En ce qui concerne la visite au campus de Zogona, Luc Adolphe Tiao a souligné qu’il n’y est pas allé en «touriste» ni pour faire de la pub : «Je ne suis pas candidat à une élection à la tête de l’université. Nous y sommes allés pour régler les problèmes en toute sincérité et y apporter des solutions pérennes.» Il a, à cet effet, résumé aux hommes de médias la substance de l’adresse qu’il devait faire à la communauté universitaire. On apprend ainsi que pour la normalisation des années académiques et l’élaboration d’un calendrier fiable, le gouvernement va procéder à un «blanchiment technique». «Qui a parlé d’année blanche ? Il n’est pas question pour nous de faire une année blanche. Nous allons procéder à un blanchiment technique qui va consister à caler tout le monde sur la même année académique. Dans certaines filières de l’université de Ouagadougou et pour quelques promotions d’étudiants, nous sommes en réalité dans une année blanche de fait, car il est impossible de rattraper deux à trois années de perdu.

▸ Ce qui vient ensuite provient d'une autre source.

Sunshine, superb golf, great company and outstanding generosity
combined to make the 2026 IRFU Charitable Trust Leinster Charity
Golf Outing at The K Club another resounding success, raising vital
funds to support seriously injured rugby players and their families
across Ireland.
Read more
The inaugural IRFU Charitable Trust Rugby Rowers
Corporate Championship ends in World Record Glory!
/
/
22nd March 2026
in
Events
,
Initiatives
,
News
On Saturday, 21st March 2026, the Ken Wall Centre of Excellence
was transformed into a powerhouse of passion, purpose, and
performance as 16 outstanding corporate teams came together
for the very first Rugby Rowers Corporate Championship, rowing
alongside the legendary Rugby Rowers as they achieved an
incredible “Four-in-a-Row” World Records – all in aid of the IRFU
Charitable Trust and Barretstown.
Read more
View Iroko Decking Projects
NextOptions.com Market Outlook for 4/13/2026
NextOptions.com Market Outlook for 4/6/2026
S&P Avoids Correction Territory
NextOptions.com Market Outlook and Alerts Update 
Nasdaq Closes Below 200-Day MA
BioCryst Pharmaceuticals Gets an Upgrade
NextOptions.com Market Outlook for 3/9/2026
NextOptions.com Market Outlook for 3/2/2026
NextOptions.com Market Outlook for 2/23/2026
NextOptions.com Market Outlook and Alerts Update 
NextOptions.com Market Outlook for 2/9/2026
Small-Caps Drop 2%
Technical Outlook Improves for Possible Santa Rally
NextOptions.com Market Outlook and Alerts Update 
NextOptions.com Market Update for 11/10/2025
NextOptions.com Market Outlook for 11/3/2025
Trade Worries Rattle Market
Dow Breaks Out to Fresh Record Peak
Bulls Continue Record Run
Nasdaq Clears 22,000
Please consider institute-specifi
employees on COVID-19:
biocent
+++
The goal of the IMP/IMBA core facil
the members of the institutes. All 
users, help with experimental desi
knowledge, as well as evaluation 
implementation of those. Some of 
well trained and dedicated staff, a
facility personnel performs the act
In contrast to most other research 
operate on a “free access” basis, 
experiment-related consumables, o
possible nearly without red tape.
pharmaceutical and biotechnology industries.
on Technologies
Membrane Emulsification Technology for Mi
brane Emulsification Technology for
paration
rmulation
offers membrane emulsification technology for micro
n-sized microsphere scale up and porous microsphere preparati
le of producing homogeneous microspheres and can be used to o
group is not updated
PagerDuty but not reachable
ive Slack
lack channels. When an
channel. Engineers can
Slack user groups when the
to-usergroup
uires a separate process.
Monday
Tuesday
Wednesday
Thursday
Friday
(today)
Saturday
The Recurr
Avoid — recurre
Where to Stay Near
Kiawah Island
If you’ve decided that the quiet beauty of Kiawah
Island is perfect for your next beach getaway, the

C’est pourquoi nous avons décidé de recourir au blanchiment technique des années antérieures à la rentrée 2012/2013 dans l’espoir de normaliser la situation au plus tard à la rentrée 2015/2016. C’est la solution la moins radicale et c’est une grande faveur que nous faisons aux étudiants, car ils pourront continuer à bénéficier de l’accompagnement social dont ils jouissaient. A cet effet, le gouvernement débloquera environ 710 000 000 F CFA pour compenser des retards de bourses, prêts ou aides gelés pour des faits de résultats non présentés.» Les autres solutions envisagées par le gouvernement sont relatives entre autres, au manque d’enseignants qualifiés, aux problèmes d’application du système LMD, de la vie estudiantine et de l’accès des étudiants aux TIC.

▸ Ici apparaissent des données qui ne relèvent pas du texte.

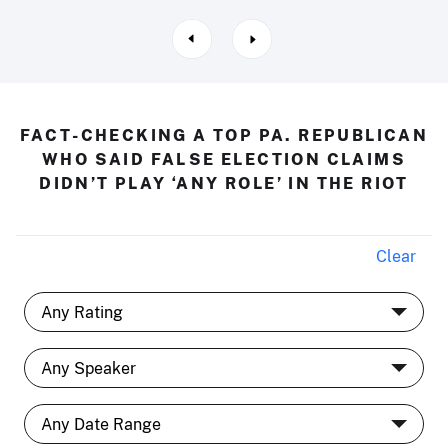
FACT-CHECKING A TOP PA. REPUBLICAN
WHO SAID FALSE ELECTION CLAIMS
DIDN’T PLAY ‘ANY ROLE’ IN THE RIOT
Clear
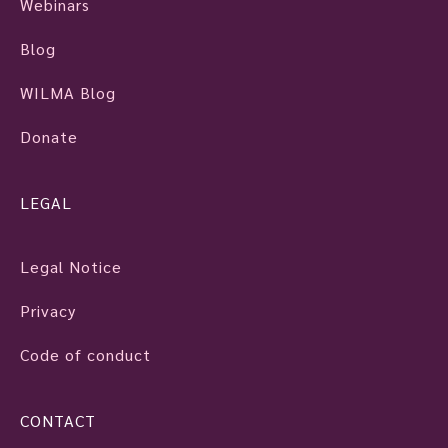
Webinars
Blog
WILMA Blog
Donate
LEGAL
Legal Notice
Privacy
Code of conduct
CONTACT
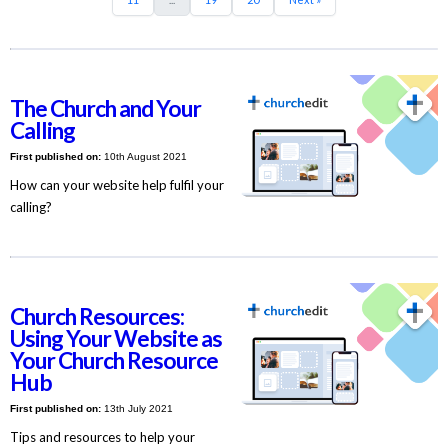
The Church and Your
Calling
First published on:
10th August 2021
How can your website help fulfil your
calling?
Church Resources:
Using Your Website as
Your Church Resource
Hub
First published on:
13th July 2021
Tips and resources to help your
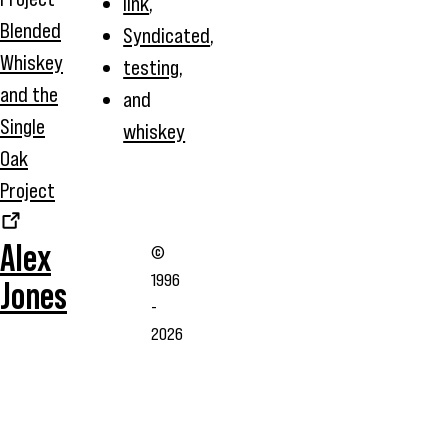
link
,
Blended
Syndicated
,
Whiskey
testing
,
and the
and
Single
whiskey
Oak
Project
Alex
©
1996
Jones
-
2026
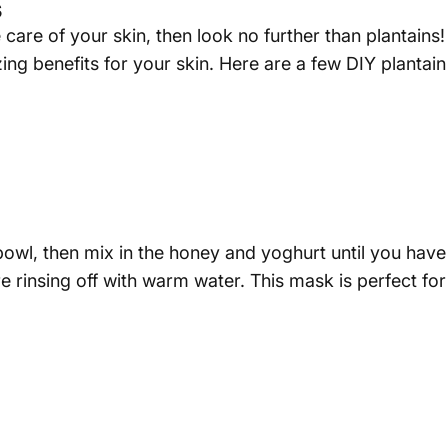
s
 care of your skin, then look no further than plantains!
zing benefits for your skin. Here are a few DIY plantai
a bowl, then mix in the honey and yoghurt until you ha
ore rinsing off with warm water. This mask is perfect fo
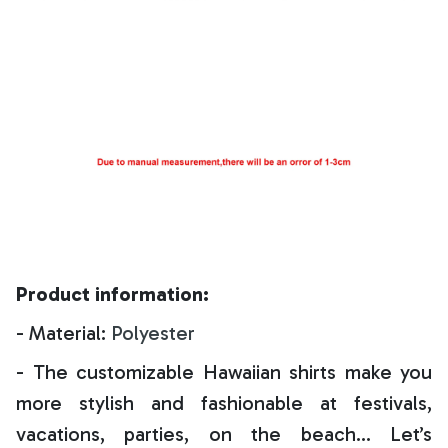
Product information:
- Material:
Polyester
- The customizable Hawaiian shirts make you
more stylish and fashionable at festivals,
vacations, parties, on the beach… Let’s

Toutes ces promesses pourront-elles être tenues ? «Je ne suis pas fataliste, je pense que le plus tôt possible on va pouvoir juguler les problèmes de l’université. Est-ce que moi, Luc Adolphe Tiao, j’ai pris des engagements sur l’université que je n’ai pas tenus pour qu’on ne fasse pas confiance au gouvernement Tiao ?» a-t-il demandé, tout en appelant au mécénat dans le développement du temple du savoir.

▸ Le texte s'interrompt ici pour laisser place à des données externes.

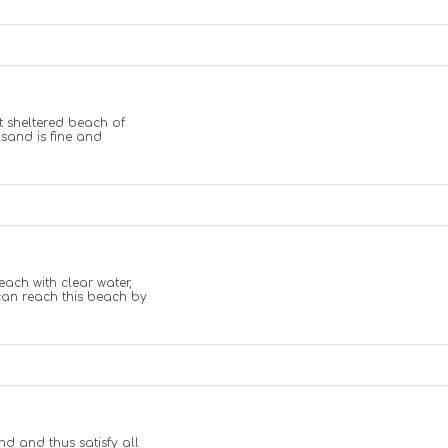
t sheltered beach of
sand is fine and
ach with clear water,
an reach this beach by
d and thus satisfy all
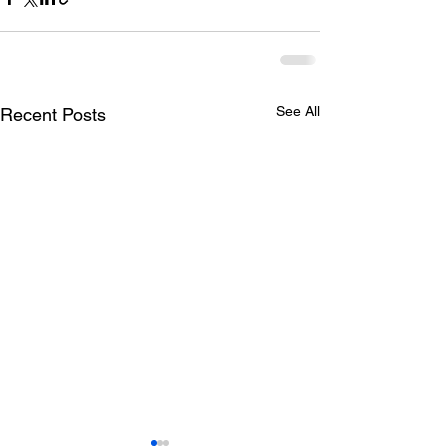
See All
Recent Posts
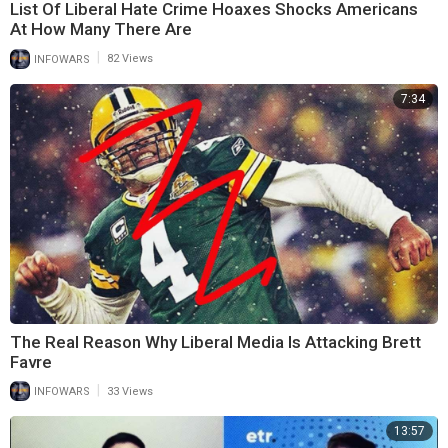
List Of Liberal Hate Crime Hoaxes Shocks Americans
At How Many There Are
|
INFOWARS
82 Views
7:34
The Real Reason Why Liberal Media Is Attacking Brett
Favre
|
INFOWARS
33 Views
13:57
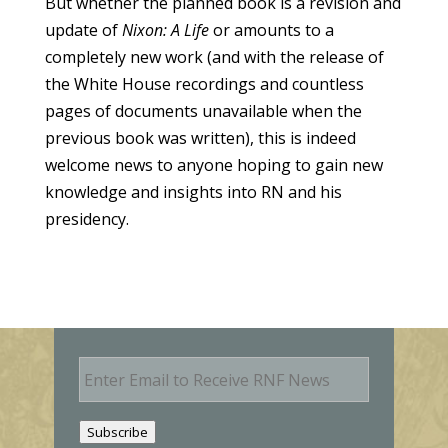
But whether the planned book is a revision and
update of
Nixon: A Life
or amounts to a
completely new work (and with the release of
the White House recordings and countless
pages of documents unavailable when the
previous book was written), this is indeed
welcome news to anyone hoping to gain new
knowledge and insights into RN and his
presidency.
E
m
a
i
Subscribe
l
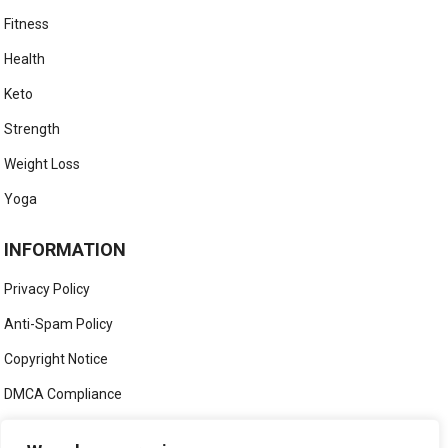
Fitness
Health
Keto
Strength
Weight Loss
Yoga
INFORMATION
Privacy Policy
Anti-Spam Policy
Copyright Notice
DMCA Compliance
Medical Disclaimer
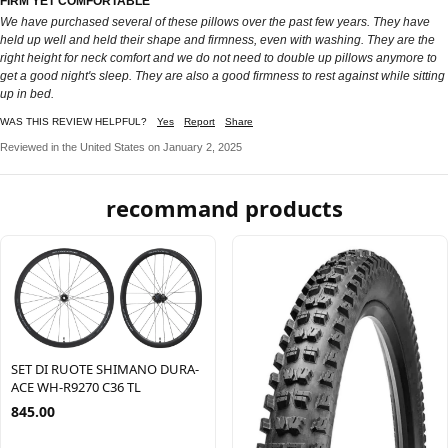
FIRM YET COMFORTABLE
We have purchased several of these pillows over the past few years. They have
held up well and held their shape and firmness, even with washing. They are the
right height for neck comfort and we do not need to double up pillows anymore to
get a good night's sleep. They are also a good firmness to rest against while sitting
up in bed.
WAS THIS REVIEW HELPFUL?
Yes
Report
Share
Reviewed in the United States on January 2, 2025
recommand products
SET DI RUOTE SHIMANO DURA-
ACE WH-R9270 C36 TL
845.00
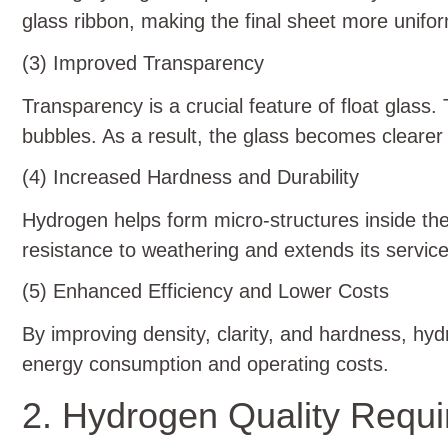
glass ribbon, making the final sheet more unifo
(3) Improved Transparency
Transparency is a crucial feature of float glass.
bubbles. As a result, the glass becomes clearer
(4) Increased Hardness and Durability
Hydrogen helps form micro-structures inside th
resistance to weathering and extends its service 
(5) Enhanced Efficiency and Lower Costs
By improving density, clarity, and hardness, hy
energy consumption and operating costs.
2. Hydrogen Quality Requ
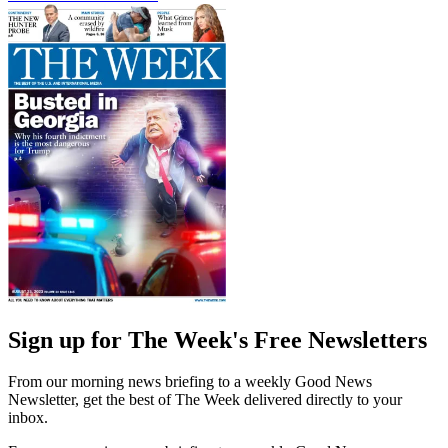
Sign up for The Week's Free Newsletters
From our morning news briefing to a weekly Good News
Newsletter, get the best of The Week delivered directly to your
inbox.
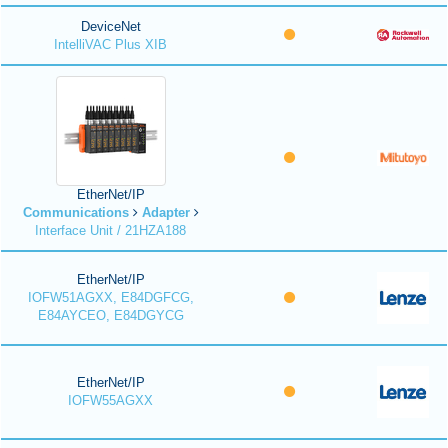
DeviceNet
IntelliVAC Plus XIB
EtherNet/IP
Communications
Adapter
Interface Unit / 21HZA188
EtherNet/IP
IOFW51AGXX, E84DGFCG,
E84AYCEO, E84DGYCG
EtherNet/IP
IOFW55AGXX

Lui-même, à cet effet, va octroyer deux bourses d’excellence Aimé Nikiéma à des étudiants en 3e année de droit, à la mémoire de feu le professeur de sciences juridiques et politiques du même nom. Quid de son rendez-vous manqué avec les étudiants ? «Pour des gens qui doivent diriger le pays demain, c’est dommage qu’ils en viennent à jeter des cailloux de la sorte. Moi, j’ai proposé quelque chose ; s’ils ont une autre proposition, qu’ils l’exposent. Je suis prêt à recevoir les étudiants qui le veulent. S’ils le veulent même, je suis prêt à repartir au campus pour les rencontrer. On a besoin de les entendre, car tout ce qu’on planifie ne peut être réalisé sans leur implication effective.»